The clash, in which an estimated 20 Indian soldiers were killed, occurred at the south bank of Galwan river, which flows in an east-west direction before its confluence with Shyok river.
The details of what actually happened remain murky, given the remoteness of the location and the absence of independent ways to corroborate military reports. The Galwan area is at an altitude of 14,000 feet
Indian soldiers wanted to remove a tent which it is believed that the Chinese army had set up on the Indian side of the line of actual control. Physical fight broke out. Several soldiers fell into the Galwan River and died from hypothermia and extreme cold
China has not indicated if it has had any casualties.
Major Gen. Abhijit Bapat, Commander of the Indian Army’s 3 Division, raised several points with the Chinese officers with regards to the incident on the intervening night of June 15/16.
These were the first casualties faced by the Indian Army in a clash with the Chinese People’s Liberation Army since 1975 when an Indian patrol was ambushed by Chinese troops in Arunachal Pradesh.

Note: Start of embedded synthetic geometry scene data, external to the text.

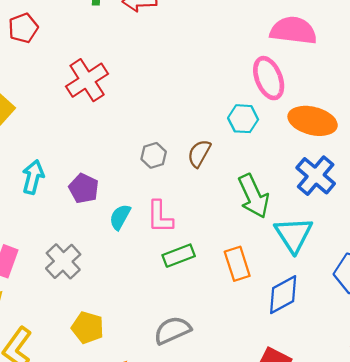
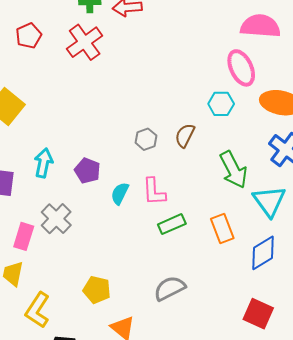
red cross: (87, 80) -> (85, 42), moved
gray cross: (63, 261) -> (56, 219), moved

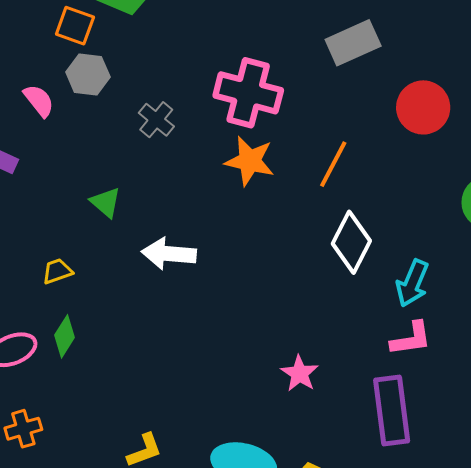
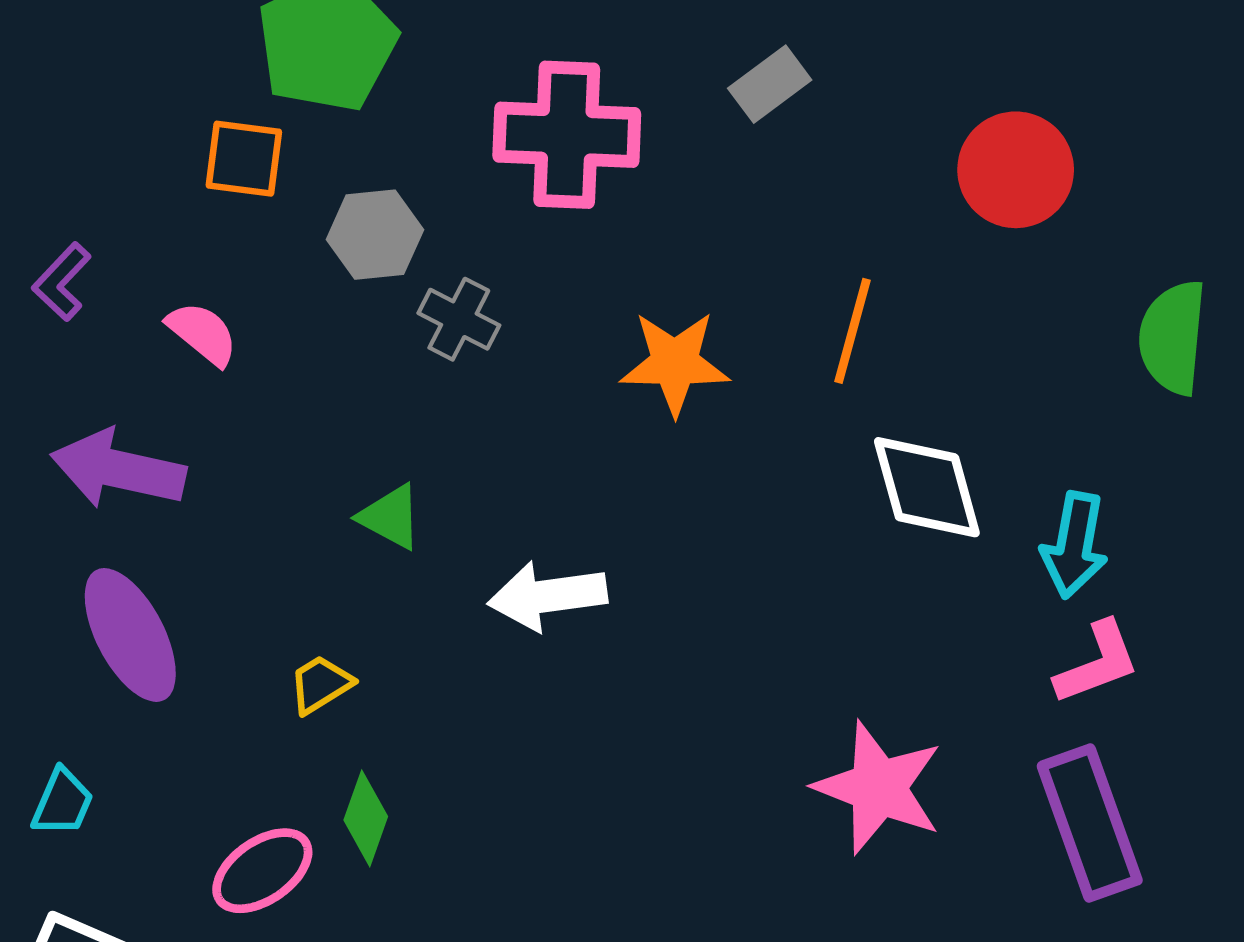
gray rectangle: (353, 43) -> (770, 84), moved, size x0.7
gray hexagon: (88, 75) -> (375, 235), moved
pink cross: (248, 93) -> (567, 135), moved
white diamond: (351, 242) -> (927, 487), turned -30
pink star: (300, 373) -> (878, 788), size x1.6

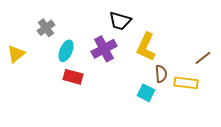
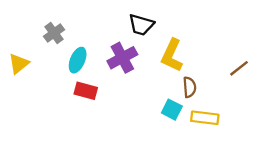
yellow rectangle: (186, 83) -> (205, 118), moved

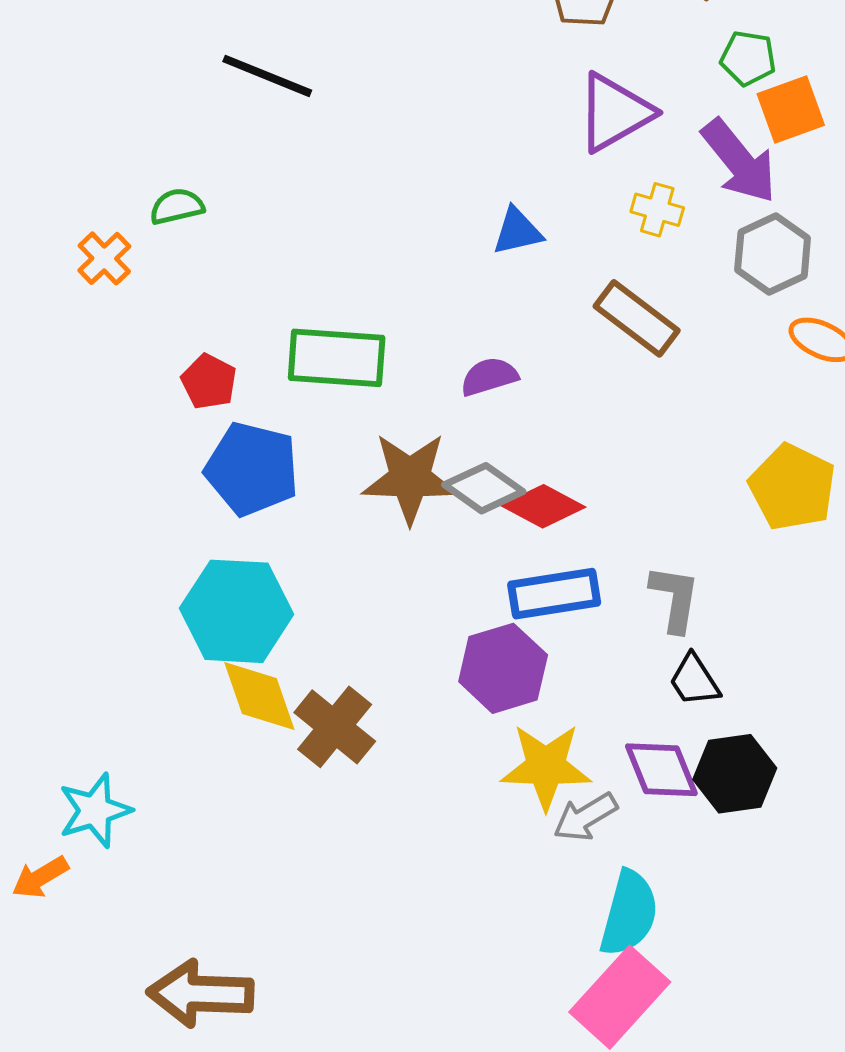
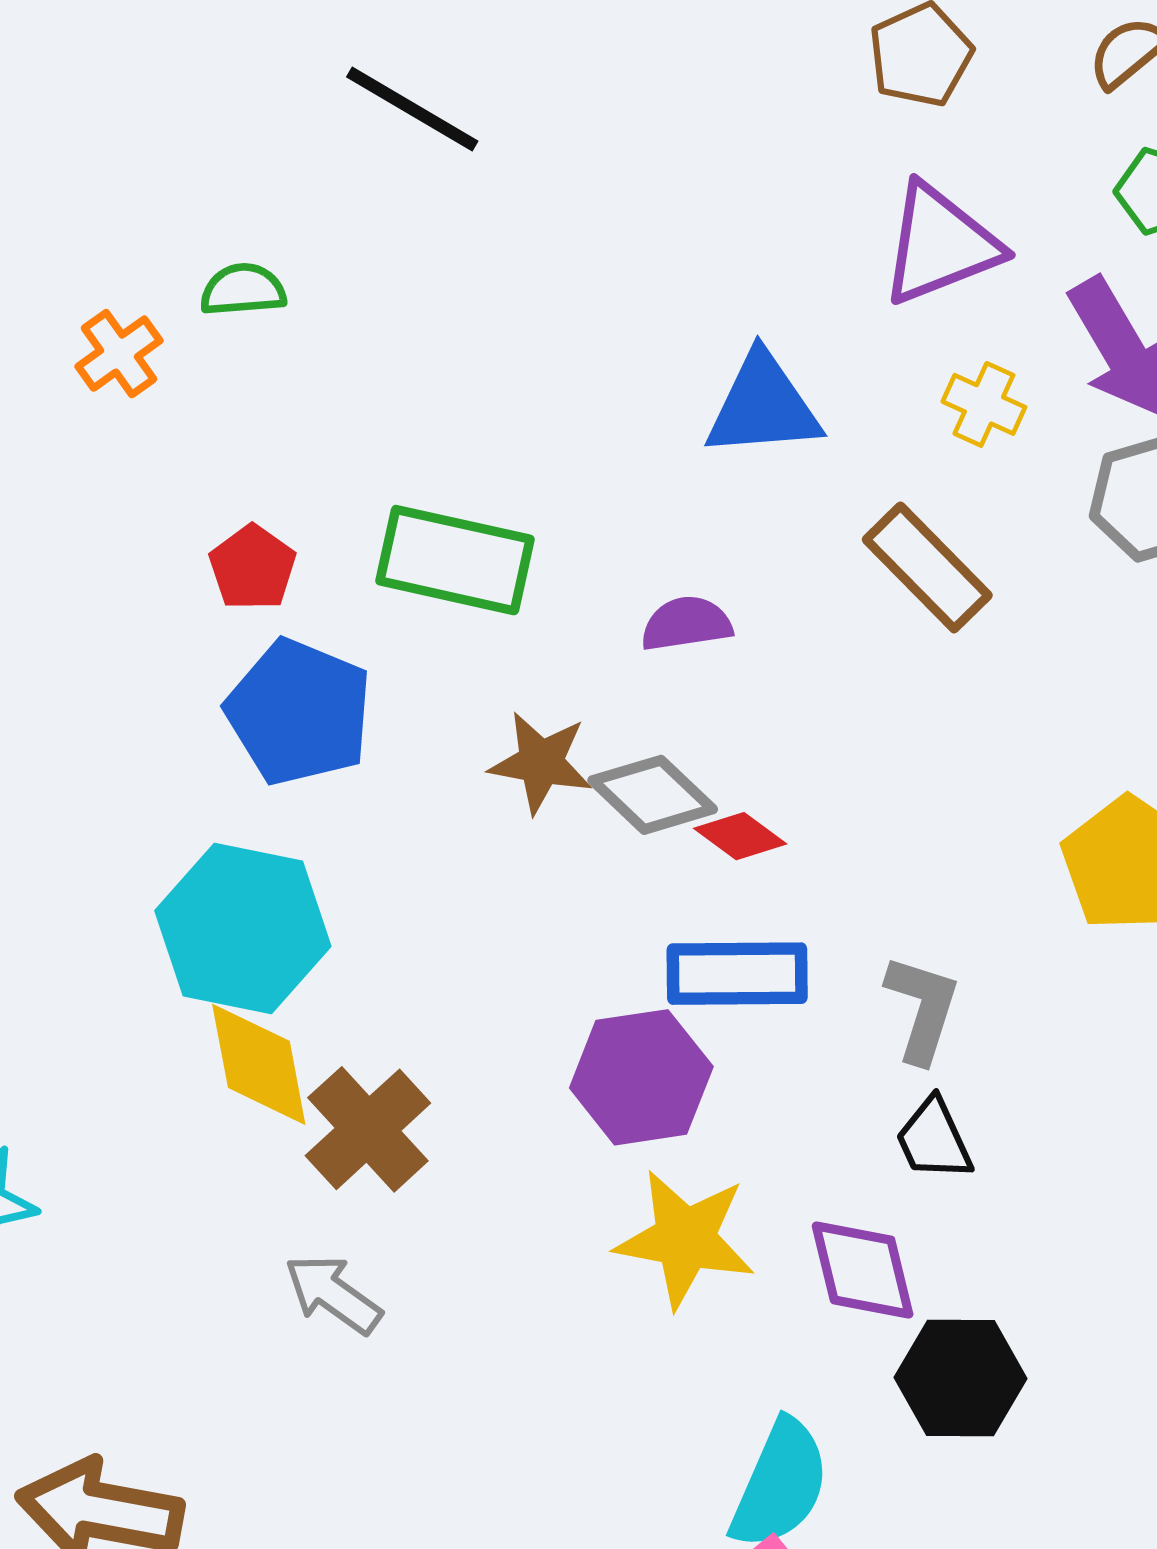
blue triangle: (517, 231) -> (763, 406), size x1.5
brown star: (410, 478) -> (541, 763), size x0.7
red diamond: (543, 506) -> (740, 836), size x0.7
black hexagon: (735, 774) -> (961, 1378), moved
gray arrow: (585, 817) -> (333, 1294), moved, turned 58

The most recent incidents put the world on alert, with several media platforms speaking with experts on the issue. Analyses ranged from “Modi’s most difficult test yet” to a “limited local war” between the two sides, and to a range of militarist comments on social media.
Skirmishes in the region are not uncommon since two wars took place in the 1960s – the last military stand-off coming as recently as 2017. Stone-throwing incidents especially are frequent. In a 1996 treaty, both sides had agreed not to use weapons against each other along the Line of Actual Control. Two of the largest armies of the world have hence resorted to sticks, stones and the like. (The Line of Actual Control supposedly demarcating the borders between the two countries, itself has often been described as “fuzzy”).
While the Indian side has long been vocal against China’s One Belt One Road initiative and related incursions into Indian territory, this time round the Chinese side has called out India for its own infrastructure building activities around Galwan, the site of the incidents of June 15. India’s changed governing conditions in Kashmir announced last year have also not been welcome by both neighbours along the northern border.
But on a global scale, there is unease at China’s global assertiveness – Australia is seeing this side of China, alongside civil liberties clampdown in Hong Kong.
According to an Indian diplomat, there is a new edge to China’s attitude.
“This assertiveness, this readiness to throw [away] internationally accepted behaviour to advance their claims and interests, it’s worrisome for so many countries.”